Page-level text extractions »
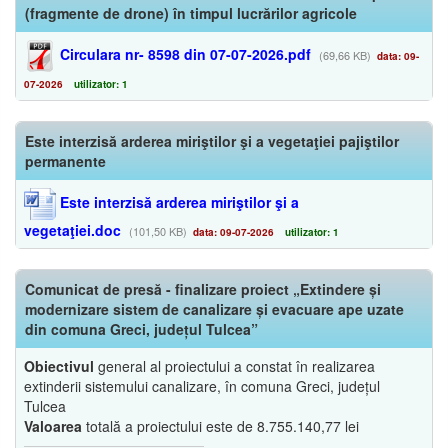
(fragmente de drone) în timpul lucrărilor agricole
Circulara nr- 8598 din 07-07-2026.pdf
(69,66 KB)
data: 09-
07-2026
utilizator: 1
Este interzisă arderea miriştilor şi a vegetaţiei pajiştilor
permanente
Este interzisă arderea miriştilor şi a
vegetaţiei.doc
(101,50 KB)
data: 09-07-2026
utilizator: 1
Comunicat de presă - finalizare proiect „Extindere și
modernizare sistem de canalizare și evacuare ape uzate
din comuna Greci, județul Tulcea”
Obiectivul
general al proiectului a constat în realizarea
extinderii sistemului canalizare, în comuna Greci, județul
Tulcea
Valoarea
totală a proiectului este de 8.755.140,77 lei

EXERCISE INSTRUCTIONS » Output the entries above exactly. Do not include the pictures.

ANSWER BOX »
(fragmente de drone) în timpul lucrărilor agricole
Circulara nr- 8598 din 07-07-2026.pdf
(69,66 KB)
data: 09-
07-2026
utilizator: 1
Este interzisă arderea miriştilor şi a vegetaţiei pajiştilor
permanente
Este interzisă arderea miriştilor şi a
vegetaţiei.doc
(101,50 KB)
data: 09-07-2026
utilizator: 1
Comunicat de presă - finalizare proiect „Extindere și
modernizare sistem de canalizare și evacuare ape uzate
din comuna Greci, județul Tulcea”
Obiectivul
general al proiectului a constat în realizarea
extinderii sistemului canalizare, în comuna Greci, județul
Tulcea
Valoarea
totală a proiectului este de 8.755.140,77 lei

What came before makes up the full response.